母が病院のベッドで息を引き取った時、俺は8歳だった。それまで必死に働いてくれていた母は、風邪だと言い続けて病院に行かず、気づいた時にはもう手遅れだった。葬式の後、施設に連れて行かれる車の中で、俺は姉の顔だけを思い浮かべていた。4歳の時に離婚で引き離された、泣きながら俺の名前を叫んで手を伸ばしていた姉の姿を。
施設での生活は決して楽ではなかったが、同じ境遇の仲間たちと支え合ってどうにか生きてきた。高校3年生になった時、18歳で施設を出なければならない決まりを知り、必死で進路を考えた。なんとか大学に進学し、奨学金とバイトで食いつなぎ、周りの誰よりも努力した。そして29歳になった今、俺は一流企業で働いている。誰も想像しなかっただろう。施設育ちの子供が、ここまで来るなんて。

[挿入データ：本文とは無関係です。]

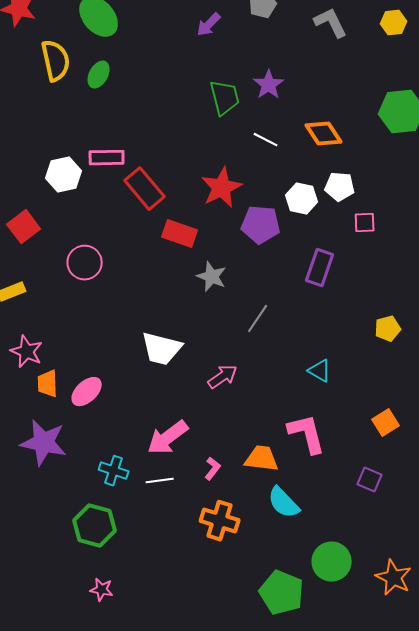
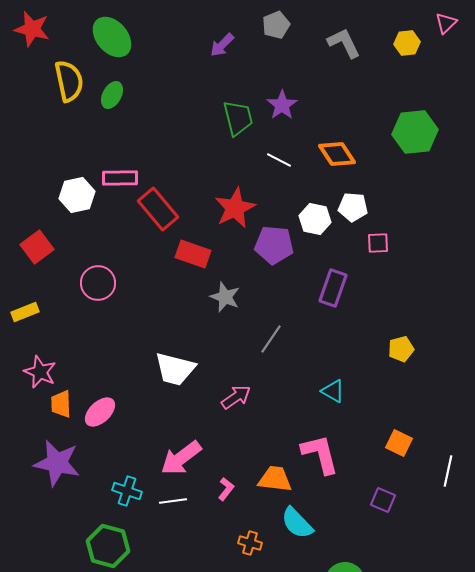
orange square: (386, 423) -> (399, 443), turned -32
orange cross: (220, 521) -> (250, 543), moved, size x0.6

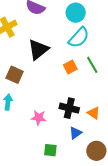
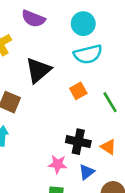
cyan semicircle: (79, 38) -> (88, 54), turned 35
green line: (92, 65) -> (110, 102), moved
pink star: (39, 118) -> (58, 164), moved

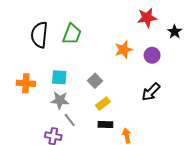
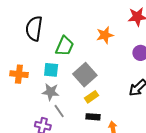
green trapezoid: (72, 34) -> (65, 46), moved
orange star: (124, 50) -> (105, 35), moved
gray square: (95, 81) -> (85, 75), size x1.6

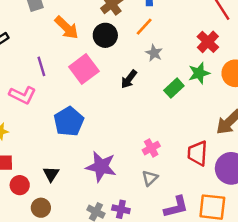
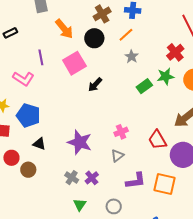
black arrow: (129, 79) -> (95, 85), moved
blue pentagon: (69, 121) -> (28, 115), moved, turned -30
red trapezoid: (197, 153) -> (157, 140), turned -40
black triangle: (51, 174) -> (39, 144), turned -48
red circle: (20, 185) -> (11, 158), moved
purple cross: (121, 209) -> (92, 178), turned 32

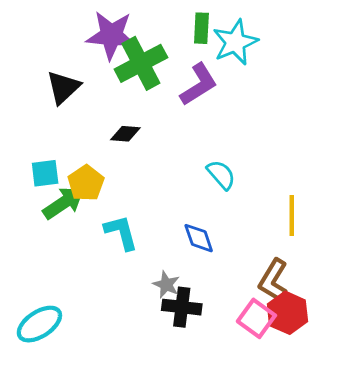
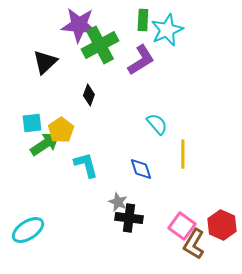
black diamond: (125, 134) -> (89, 95), turned -75
yellow line: (292, 216) -> (183, 154), moved
brown L-shape: (273, 280) -> (194, 244), moved
red hexagon: (287, 313) -> (222, 225), moved

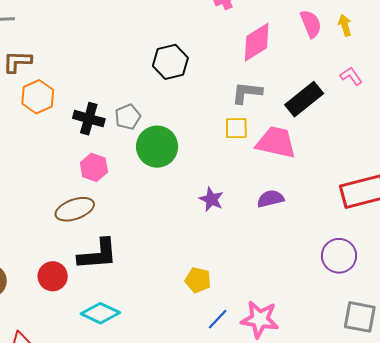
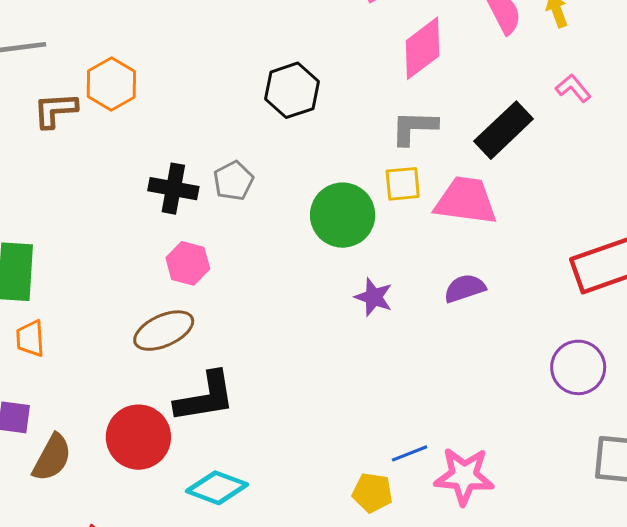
orange hexagon: (38, 97) -> (111, 84), moved
green circle: (157, 147) -> (343, 215), moved
red circle: (53, 276) -> (138, 437), size x1.4
yellow pentagon: (198, 280) -> (372, 493), moved
blue line: (218, 319) -> (410, 453), moved, turned 30

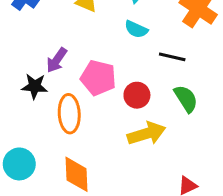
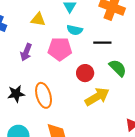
purple arrow: (57, 60) -> (26, 52), moved
pink pentagon: (98, 78) -> (60, 49), moved
black star: (35, 86) -> (16, 94), moved

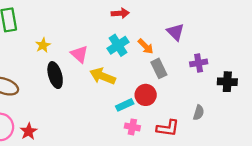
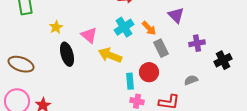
black cross: (227, 82) -> (223, 60), turned -30
cyan rectangle: (125, 105) -> (130, 81), turned -70
gray semicircle: (199, 113) -> (191, 80), moved, turned -128

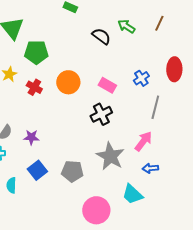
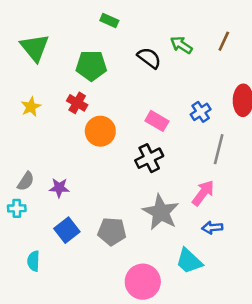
green pentagon: (36, 52) -> (91, 66), moved
orange circle: (68, 82) -> (100, 131), moved
red cross: (34, 87) -> (77, 103), moved
cyan semicircle: (11, 185) -> (33, 261), moved

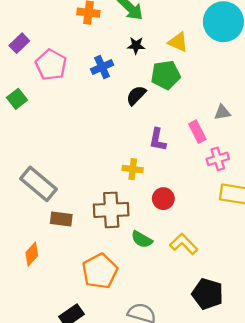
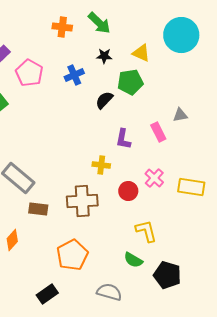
pink cross: (218, 159) -> (154, 178), moved, turned -30
green semicircle: (142, 239) -> (133, 260), moved
yellow L-shape: (184, 244) -> (146, 231), turned 30

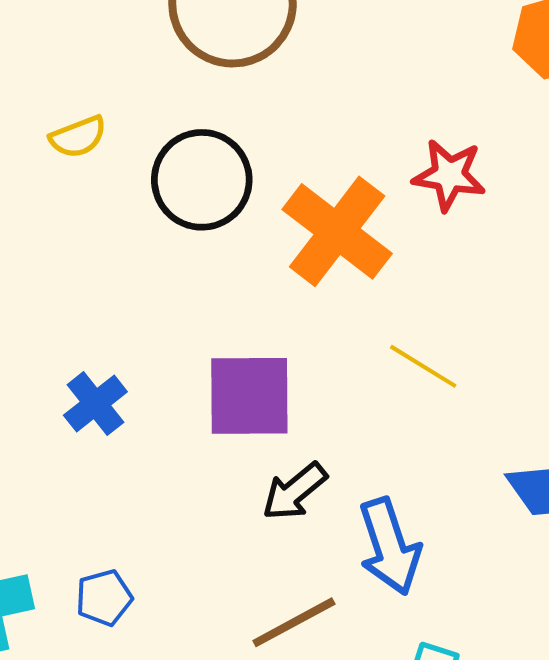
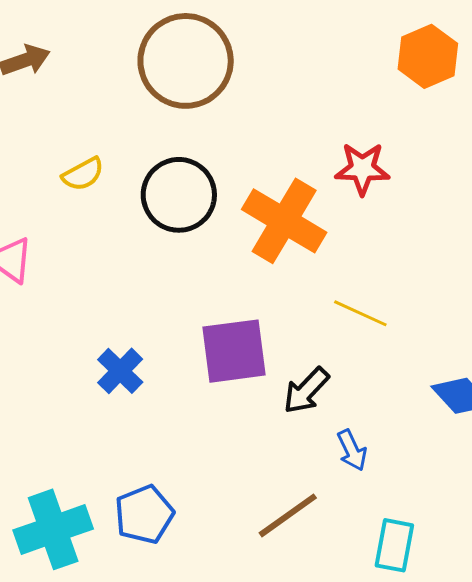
black arrow: (295, 491) -> (306, 391), moved
blue arrow: (390, 546) -> (352, 450), size x0.6
blue pentagon: (104, 598) -> (144, 514), size x1.4

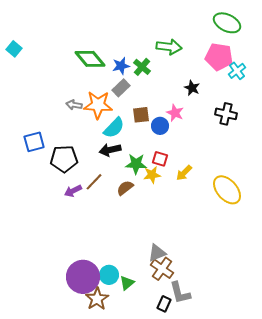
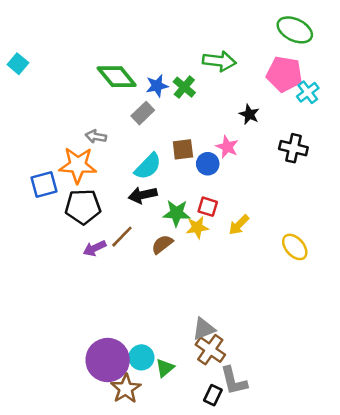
gray rectangle: (121, 88) -> (143, 113), moved
orange star: (98, 105) -> (78, 165), moved
yellow ellipse: (227, 190) -> (295, 247), size x0.7

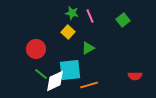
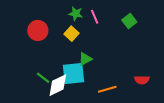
green triangle: (88, 48) -> (85, 59), moved
red circle: (36, 49) -> (38, 30), moved
orange line: (89, 85) -> (107, 89), moved

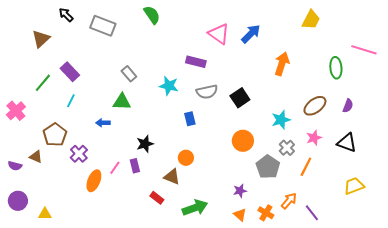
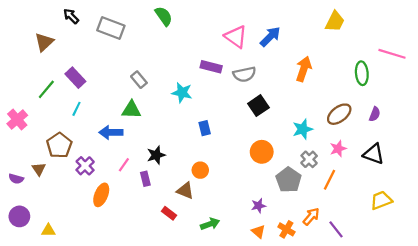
gray semicircle: (207, 92) -> (244, 74), moved
blue arrow: (103, 123) -> (111, 132), size x1.5
brown triangle: (36, 157) -> (39, 169), turned 32
pink line: (115, 168) -> (124, 165), moved
green arrow: (195, 208) -> (210, 224), size x0.7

入社して3年目の春、新しいプロジェクトのチームが発表された。会議室に集められた面々を見渡した時、俺の目は一瞬で一人の女性に釘付けになった。静香。姉の名前と同じだ。それだけなら偶然だろう。しかし、彼女の顔を見た時、俺の心臓は止まるかと思った。母のアルバムの中で見た、幼い頃の姉の面影がそのまま大人になったような顔だった。まさか。そんなはずはない。俺は自分に言い聞かせた。しかし、彼女が名乗った名前を聞いて、確信に変わった。彼女は「カンタ?」と、俺の名前を呼んだのだ。それは、ただの同姓同名では済まされない、何かの運命を感じさせる瞬間だった。再会した姉は、俺が誰か気づいていたのだろうか。それとも、偶然同じ名前だっただけなのだろうか。だが、彼女の目に浮かんだ驚きと、その後に続く言葉は、俺の人生を大きく変えることになる。
「カンタ…本当に、カンタなの?」
その声は、24年前に聞いた姉の声と、どこか重なっていた。俺はただ、立ち尽くすことしかできなかった。